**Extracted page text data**

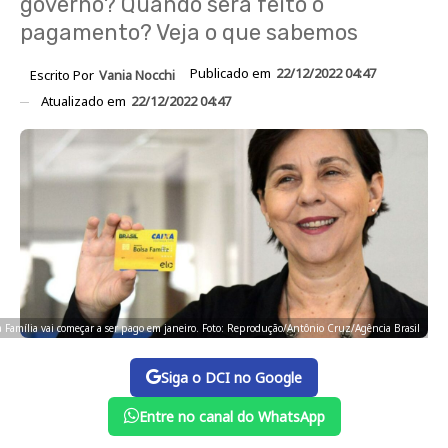
governo? Quando será feito o
pagamento? Veja o que sabemos
Publicado em
22/12/2022 04:47
Escrito Por
Vania Nocchi
Atualizado em
22/12/2022 04:47
 Família vai começar a ser pago em janeiro. Foto: Reprodução/Antônio Cruz/Agência Brasil
Siga o DCI no Google
Entre no canal do WhatsApp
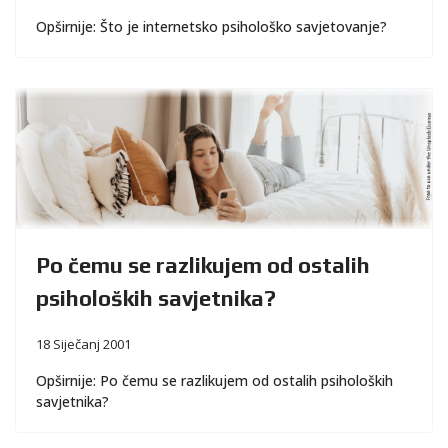
Opširnije: Što je internetsko psihološko savjetovanje?
Po čemu se razlikujem od ostalih
psiholoških savjetnika?
18 Siječanj 2001
Opširnije: Po čemu se razlikujem od ostalih psiholoških
savjetnika?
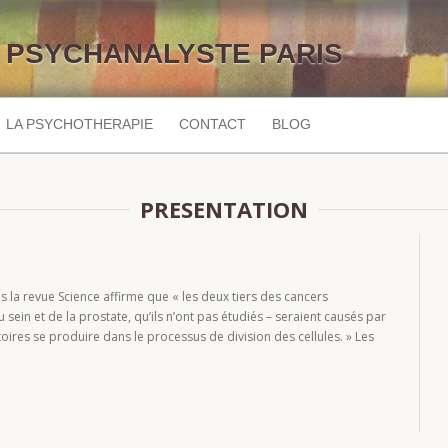
PSYCHANALYSTE PARIS
LA PSYCHOTHERAPIE
CONTACT
BLOG
PRESENTATION
ns la revue Science affirme que « les deux tiers des cancers
sein et de la prostate, qu’ils n’ont pas étudiés – seraient causés par
oires se produire dans le processus de division des cellules. » Les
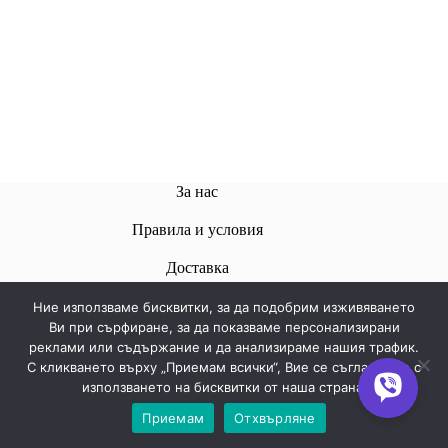
За нас
Правила и условия
Доставкa
Ние използваме бисквитки, за да подобрим изживяването
Ви при сърфиране, за да показваме персонализирани
реклами или съдържание и да анализираме нашия трафик.
Свържете се с нас
С кликването върху „Приемам всички“, Вие се съгласявате с
използването на бисквитки от наша страна.
Телефон:
+359 878576039
Приемам
Отхвърляне
akselsshop@abv.bg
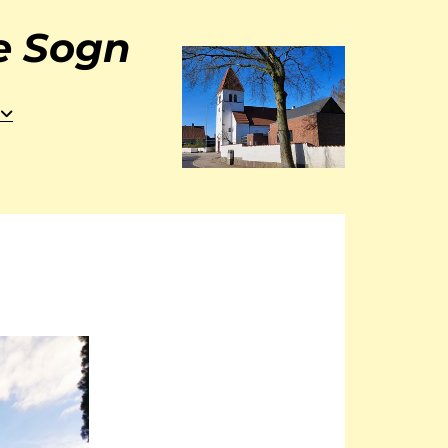
ke Sogn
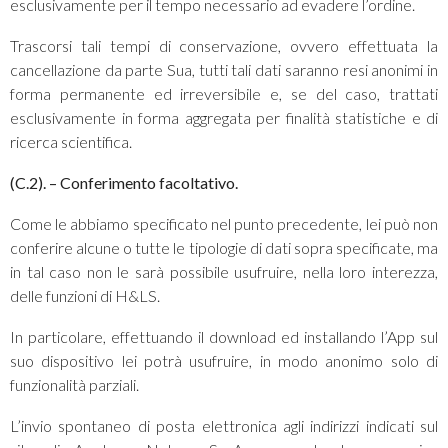
esclusivamente per il tempo necessario ad evadere l’ordine.
Trascorsi tali tempi di conservazione, ovvero effettuata la
cancellazione da parte Sua, tutti tali dati saranno resi anonimi in
forma permanente ed irreversibile e, se del caso, trattati
esclusivamente in forma aggregata per finalità statistiche e di
ricerca scientifica.
(C.2).
– Conferimento facoltativo.
Come le abbiamo specificato nel punto precedente, lei può non
conferire alcune o tutte le tipologie di dati sopra specificate, ma
in tal caso non le sarà possibile usufruire, nella loro interezza,
delle funzioni di H&LS.
In particolare, effettuando il download ed installando l’App sul
suo dispositivo lei potrà usufruire, in modo anonimo solo di
funzionalità parziali.
L’invio spontaneo di posta elettronica agli indirizzi indicati sul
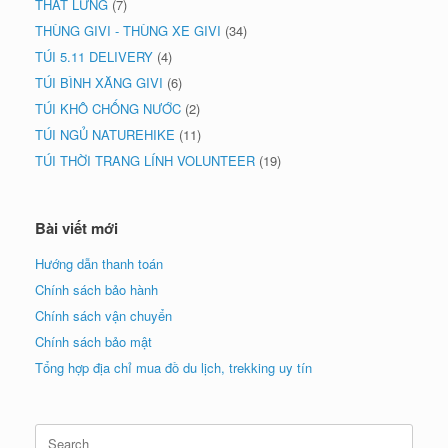
THẮT LƯNG
(7)
THÙNG GIVI - THÙNG XE GIVI
(34)
TÚI 5.11 DELIVERY
(4)
TÚI BÌNH XĂNG GIVI
(6)
TÚI KHÔ CHỐNG NƯỚC
(2)
TÚI NGỦ NATUREHIKE
(11)
TÚI THỜI TRANG LÍNH VOLUNTEER
(19)
Bài viết mới
Hướng dẫn thanh toán
Chính sách bảo hành
Chính sách vận chuyển
Chính sách bảo mật
Tổng hợp địa chỉ mua đồ du lịch, trekking uy tín
Search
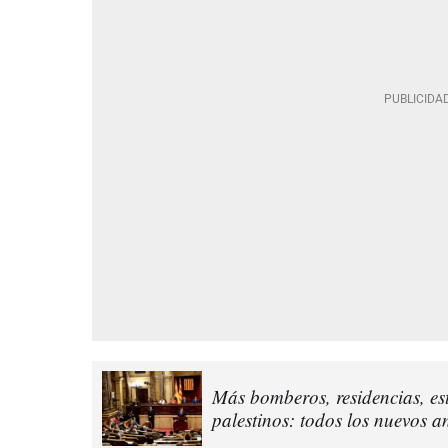
Más bomberos, residencias, es
palestinos: todos los nuevos a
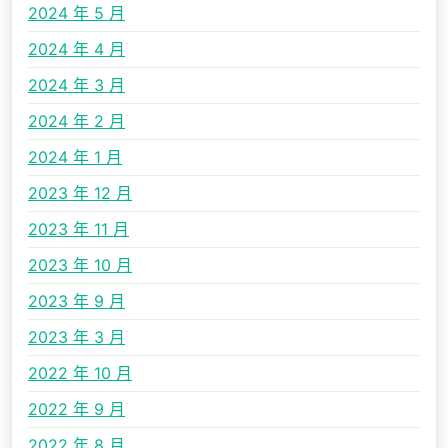
2024 年 5 月
2024 年 4 月
2024 年 3 月
2024 年 2 月
2024 年 1 月
2023 年 12 月
2023 年 11 月
2023 年 10 月
2023 年 9 月
2023 年 3 月
2022 年 10 月
2022 年 9 月
2022 年 8 月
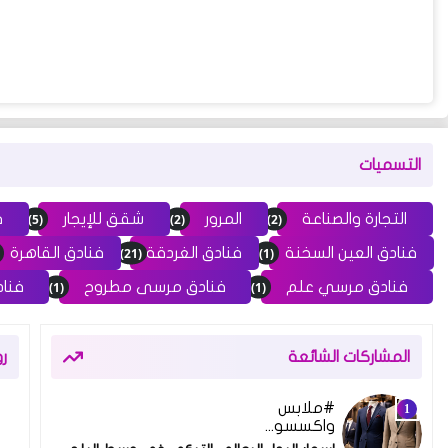
التسميات
(5)
(2)
(2)
التجارة والصناعة
المرور
شقق للإيجار
ف
(21)
(1)
فنادق العين السخنة
فنادق الغردقة
فنادق القاهرة
(1)
(1)
فنادق مرسي علم
فنادق مرسى مطروح
فناد
المشاركات الشائعة
ر
ملابس
واكسسوارات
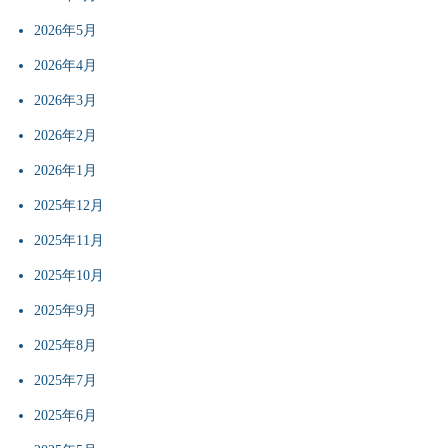
2026年5月
2026年4月
2026年3月
2026年2月
2026年1月
2025年12月
2025年11月
2025年10月
2025年9月
2025年8月
2025年7月
2025年6月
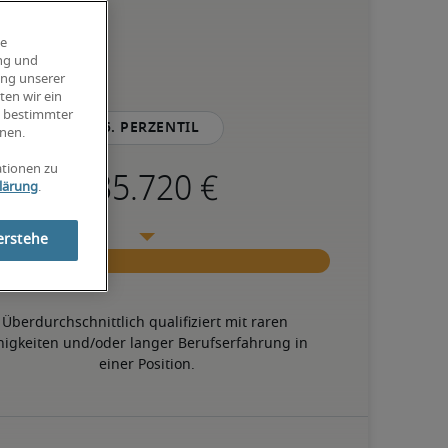
ie
ung und
ung unserer
ten wir ein
g bestimmter
75. Perzentil
nen.
ationen zu
lärung
.
erstehe
Überdurchschnittlich qualifiziert mit raren 
higkeiten und/oder langer Berufserfahrung in 
einer Position.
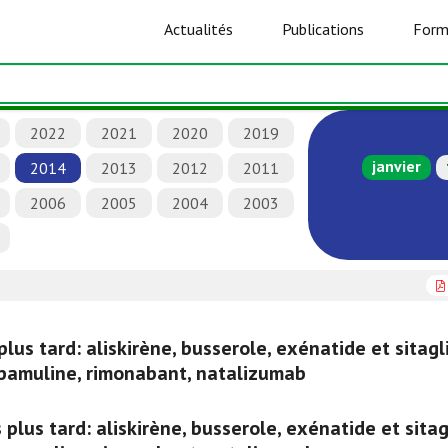
Actualités
Publications
Form
2022
2021
2020
2019
janvier
2014
2013
2012
2011
2006
2005
2004
2003
us tard: aliskirène, busserole, exénatide et sitagli
pamuline, rimonabant, natalizumab
lus tard: aliskirène, busserole, exénatide et sitag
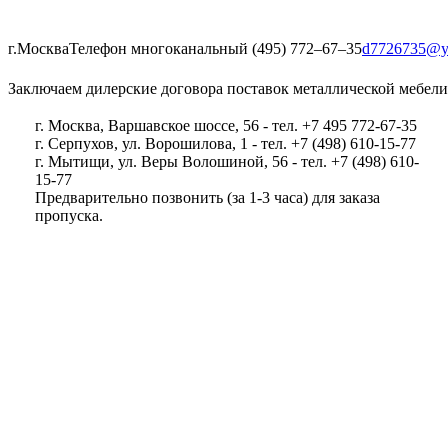
г.Москва
Телефон многоканальный (495) 772‒67‒35
d7726735@y
Заключаем дилерские договора поставок металлической мебели
г. Москва, Варшавское шоссе, 56 - тел. +7 495 772-67-35
г. Серпухов, ул. Ворошилова, 1 - тел. +7 (498) 610-15-77
г. Мытищи, ул. Веры Волошиной, 56 - тел. +7 (498) 610-
15-77
Предварительно позвонить (за 1-3 часа) для заказа
пропуска.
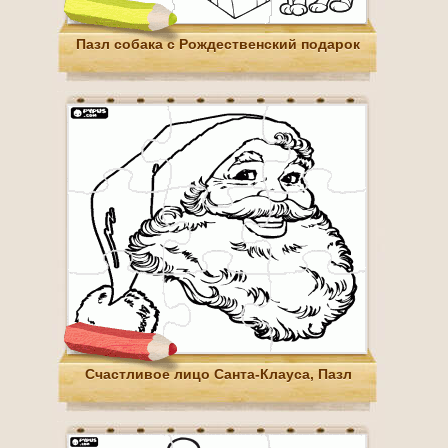
Пазл собака с Рождественский подарок
Счастливое лицо Санта-Клауса, Пазл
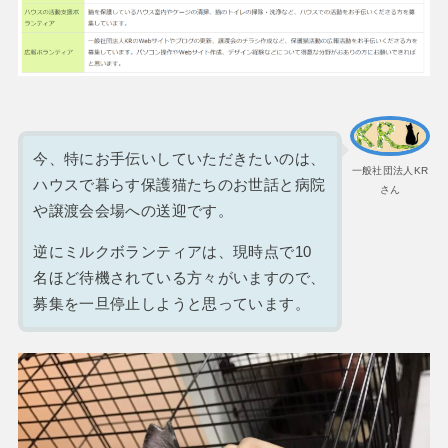
今、特にお手伝いしていただきたいのは、
一般社団法人KR
ハウスで暮らす保護猫たちのお世話と病院
さん
や譲渡会会場への送迎です。
逆にミルクボランティアは、現時点で10
名ほど待機されている方々がいますので、
募集を一旦停止しようと思っています。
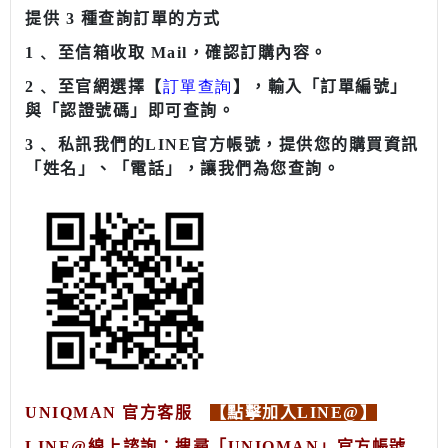
提供 3 種查詢訂單的方式
1
﹑ 至信箱收取 Mail，確認訂購內容。
2
﹑ 至官網選擇【
訂單查詢
】，輸入「訂單編號」
與「認證號碼」即可查詢。
3
﹑
私訊我們的LINE官方帳號
，提供您的購買資訊
「姓名」、「電話」，讓我們為您查詢。
UNIQMAN 官方客服
【點擊加入LINE@】
LINE@線上諮詢：搜尋「UNIQMAN
」官方帳號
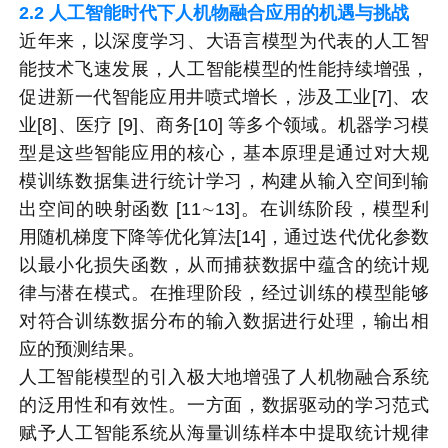
2.2
人工智能时代下人机物融合应用的机遇与挑战
近年来，以深度学习、大语言模型为代表的人工智
能技术飞速发展，人工智能模型的性能持续增强，
促进新一代智能应用井喷式增长，涉及工业[7]、农
业[8]、医疗 [9]、商务[10] 等多个领域。机器学习模
型是这些智能应用的核心，基本原理是通过对大规
模训练数据集进行统计学习，构建从输入空间到输
出空间的映射函数 [11∼13]。在训练阶段，模型利
用随机梯度下降等优化算法[14]，通过迭代优化参数
以最小化损失函数，从而捕获数据中蕴含的统计规
律与潜在模式。在推理阶段，经过训练的模型能够
对符合训练数据分布的输入数据进行处理，输出相
应的预测结果。
人工智能模型的引入极大地增强了人机物融合系统
的泛用性和有效性。一方面，数据驱动的学习范式
赋予人工智能系统从海量训练样本中提取统计规律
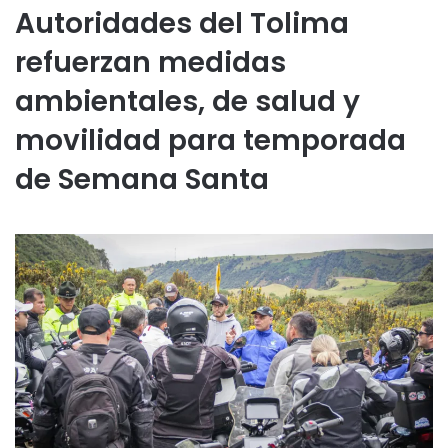
Autoridades del Tolima
refuerzan medidas
ambientales, de salud y
movilidad para temporada
de Semana Santa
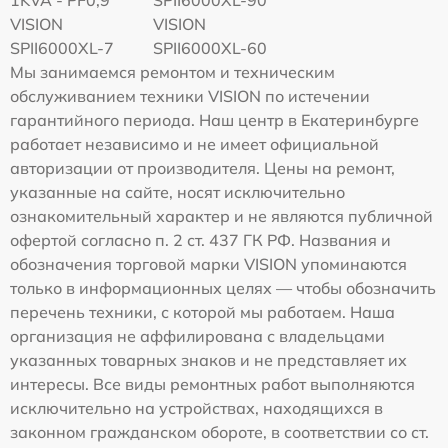
VISION
VISION
SPII6000XL-7
SPII6000XL-60
Мы занимаемся ремонтом и техническим
обслуживанием техники VISION по истечении
гарантийного периода. Наш центр в Екатеринбурге
работает независимо и не имеет официальной
авторизации от производителя. Цены на ремонт,
указанные на сайте, носят исключительно
ознакомительный характер и не являются публичной
офертой согласно п. 2 ст. 437 ГК РФ. Названия и
обозначения торговой марки VISION упоминаются
только в информационных целях — чтобы обозначить
перечень техники, с которой мы работаем. Наша
организация не аффилирована с владельцами
указанных товарных знаков и не представляет их
интересы. Все виды ремонтных работ выполняются
исключительно на устройствах, находящихся в
законном гражданском обороте, в соответствии со ст.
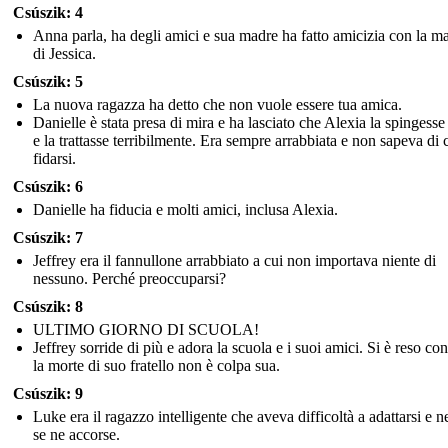
Csúszik: 4
Anna parla, ha degli amici e sua madre ha fatto amicizia con la
di Jessica.
Csúszik: 5
La nuova ragazza ha detto che non vuole essere tua amica.
Danielle è stata presa di mira e ha lasciato che Alexia la spingesse 
e la trattasse terribilmente. Era sempre arrabbiata e non sapeva di 
fidarsi.
Csúszik: 6
Danielle ha fiducia e molti amici, inclusa Alexia.
Csúszik: 7
Jeffrey era il fannullone arrabbiato a cui non importava niente di
nessuno. Perché preoccuparsi?
Csúszik: 8
ULTIMO GIORNO DI SCUOLA!
Jeffrey sorride di più e adora la scuola e i suoi amici. Si è reso co
la morte di suo fratello non è colpa sua.
Csúszik: 9
Luke era il ragazzo intelligente che aveva difficoltà a adattarsi e 
se ne accorse.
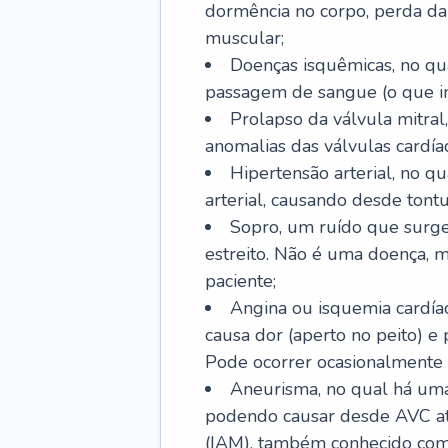
dormência no corpo, perda da 
muscular;
Doenças isquêmicas, no qua
passagem de sangue (o que inc
Prolapso da válvula mitra
anomalias das válvulas cardíac
Hipertensão arterial, no q
arterial, causando desde tontu
Sopro, um ruído que surg
estreito. Não é uma doença, m
paciente;
Angina ou isquemia cardía
causa dor (aperto no peito) e
Pode ocorrer ocasionalmente 
Aneurisma, no qual há uma
podendo causar desde AVC até
(IAM), também conhecido com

**What you are asked to do**
Between and including the line with "законном гражданском обороте, в" and the line with "La nuova ragazza", repeat every line exactly as it appears above, with pictures left out.

**Task solution**
законном гражданском обороте, в соответствии со ст.
Csúszik: 4
Anna parla, ha degli amici e sua madre ha fatto amicizia con la
di Jessica.
Csúszik: 5
La nuova ragazza ha detto che non vuole essere tua amica.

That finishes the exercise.